29 August 2015

Exploring the parks of downtown Chicago

Though I absolutely loved my Chicago river cruise, for me, the best way to explore a new city is on foot. Well, I am the Solitary Strider after all!

So, after getting the train down from Milwaukee, then a taxi to my hotel, I donned my walking shoes and headed north, to nearby Lincoln Park. What a lovely oasis of green and tranquillity on the edge of always bustling downtown Chicago!

Named, as you might guess after the sixteenth president of the United States, Abraham Lincoln, the park stretches for many miles on the shores of Lake Michigan. As well as a statue to the great man and another of General Ulysses S Grant, the park is home to the wild creatures of Lincoln Park Zoo and extensive wildflower meadows, the Lincoln Park Conservatory and the Peggy Notebaert Nature Museum, several large ponds and a rowing canal, the Chicago History Museum and the Lincoln Park Cultural Center, to name just a few of its attractions.



You could happily spend several days just in this one park. I spent that first delightful afternoon wandering its paths and trails, and then the next morning met a photographer friend there for a longer photo-meander and lunch.


That first day I returned to my hotel via the Lakefront Trail that runs along the edge of the city beaches, and is hugely popular with bikers and walkers alike. I hadn’t done any research on Chicago before my visit – sometimes I just like a city to surprise me – so I hadn’t realised there would be such wide sandy beaches on the lake edge so close to the downtown area and, as the weather during my visit was wonderfully sunny and very warm, and it was summer vacation for the local schools and universities, the beaches were thronged with folk swimming, sunbathing, kayaking, playing volleyball, and just generally chilling.

The walkway out to the lighthouse at North Avenue Beach was a great vantage point for taking photos
Oak Street Beach
Much of my last day in Chicago was spent wandering around Millennium Park, south of the downtown area and another huge area of gardens, sculptures and the incredible Art Institute of Chicago.   

Walking down North Michigan Avenue from the city, the first area of the park you encounter is the tree-lined Wrigley Square and the classical-inspired semi-circle of Doric columns that is the Millennium Monument. The monument looks old but is, in fact, a replica of an earlier peristyle that stood in this location from 1917 to 1953.


Almost everyone will recognise this next sculpture, I think. It is, of course, the Cloud Gate, or Bean, as it is affectionately known. I had certainly seen many photos of it but images really can’t convey the intrigue or fascination of this structure, the way reflections are so massively distorted and bounced back at the viewer. British artist Anish Kapoor drew his inspiration from liquid mercury but it reminded me of the Hall of Mirrors that used to be a popular fairground attraction, though with even more bizarre reflections. 

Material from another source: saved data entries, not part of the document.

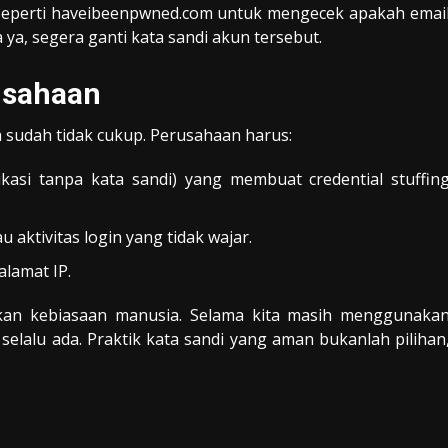
seperti haveibeenpwned.com untuk mengecek apakah emai
 ya, segera ganti kata sandi akun tersebut.
usahaan
a sudah tidak cukup. Perusahaan harus:
asi tanpa kata sandi) yang membuat credential stuffin
aktivitas login yang tidak wajar.
alamat IP.
tkan kebiasaan manusia. Selama kita masih menggunaka
elalu ada. Praktik kata sandi yang aman bukanlah pilihan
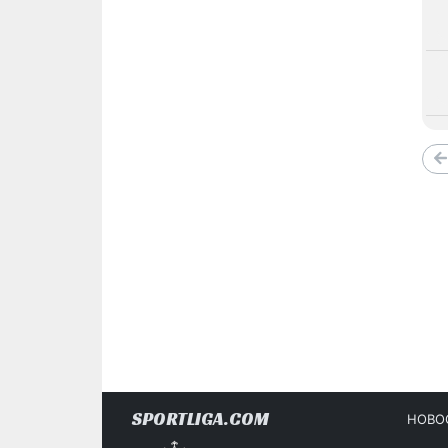
SPORTLIGA.COM
НОВО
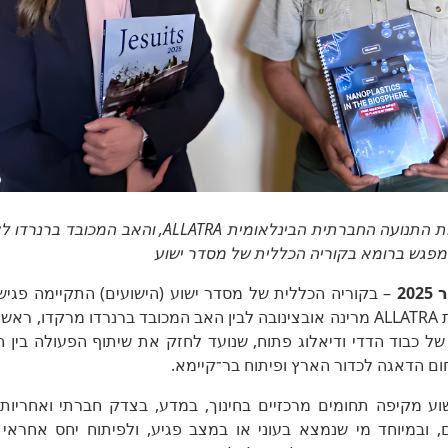
מרינה אוצינובה, נשיאת התנועה החברתית הבינלאומית ATRA
 מפגש ברומא בקוריה הכללית של מסדר ישוע
– בקוריה הכללית של מסדר ישוע (הישועים) התקיימה פגיש
החברתית הבינלאומית ALLATRA מרינה אובצינובה לבין האב המכובד ברנרדו מרקד
ל כבוד הדדי ודיאלוג פתוח, שנועד לחזק את שיתוף הפעולה בין 
ם הדאגה לכדור הארץ ופיתוח בר־קיימא.
וע מקיפה תחומים מרכזיים בחינוך, במדע, בצדק חברתי ואחריות ס
, ובמיוחד מי שנמצא בעוני או במצב פגיע, ולפיתוח יחס אחראי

This next architectural marvel is the Jay Pritzker Pavilion. I heard music coming from this direction so went and joined the other folks sitting on the seats near the front. Turns out I was listening to a free rehearsal of Saint Saen's Piano Concerto no. 2 in G minor, with Andrew van Oeyen performing superbly on piano. I sat absolutely entranced for the next 30 minutes.


When the rehearsal was over, I found these amazing sculptures by Spanish artist, Jaume Plensa, who had, ten years earlier, created the ‘Crown Fountain’ for Millennium Park (more on than below). The four new pieces, modelled on young girls, are monumental in size and in weight. The set of three, Paula’, ‘Laura’ and ‘Inez’, are made of cast iron, while ‘Awilda’ gleams in marble and resin.

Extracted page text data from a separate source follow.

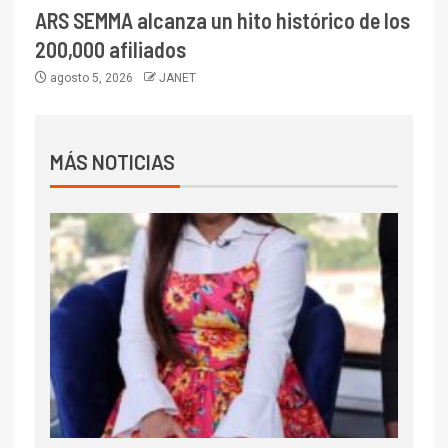
ARS SEMMA alcanza un hito histórico de los
200,000 afiliados
agosto 5, 2026
JANET
MÁS NOTICIAS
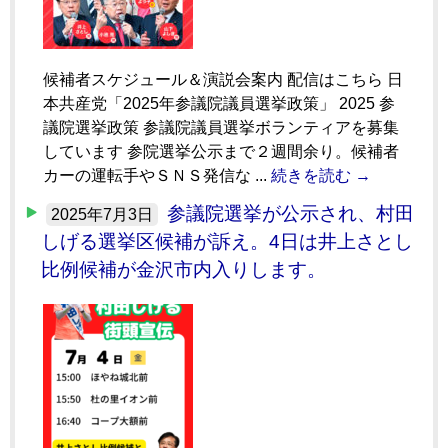
候補者スケジュール＆演説会案内 配信はこちら 日
本共産党「2025年参議院議員選挙政策」 2025 参
議院選挙政策 参議院議員選挙ボランティアを募集
しています 参院選挙公示まで２週間余り。候補者
カーの運転手やＳＮＳ発信な ...
続きを読む →
参議院選挙が公示され、村田
2025年7月3日
しげる選挙区候補が訴え。4日は井上さとし
比例候補が金沢市内入りします。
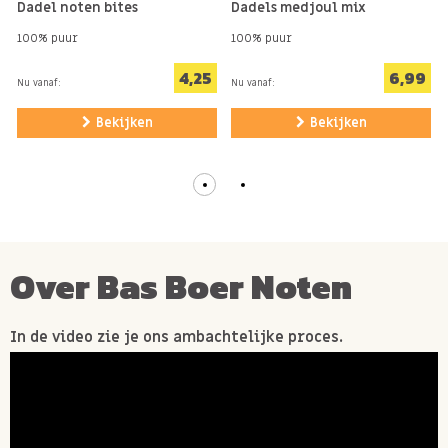
Dadel noten bites
Dadels medjoul mix
selecteren wij een van de dadels uit deze landen)
100% puur
100% puur
Allergie informatie
4,25
6,99
Nu vanaf:
Nu vanaf:
Kan mogelijk sporen bevatten van NOTEN, PINDA'S,
Bekijken
Bekijken
GLUTEN.
Over Bas Boer Noten
In de video zie je ons ambachtelijke proces.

'Look Into My Dreams, Awilda' by Jaume Plensa
'Paula', 'Laura' and 'Inez', head sculptures also by Jaume Plensa

As it was extremely hot the day I visited, the ‘Crown Fountain’ was proving a great hit with the local kids. The two 50-foot-high glass blocks not only spurt water into a shallow reflecting pool, but they also have images projected on them, images of a cross-section of 1000 Chicago residents who appear to spout water from their mouths.


The Buckingham Fountain is an entirely different, totally traditional type of fountain. This elaborate rococo construction dates from 1927 and sits slap bang in the middle of Grant Park which, to me, seemed just to be an extension of Millennium Park. I only saw this beautiful fountain during the daytime but, if you google the name, you’ll see it looks stunning when lit up at night.


Chicago delighted, amazed, intrigued, charmed and exhausted me! I walked miles and loved every minute of my time there. I will be back!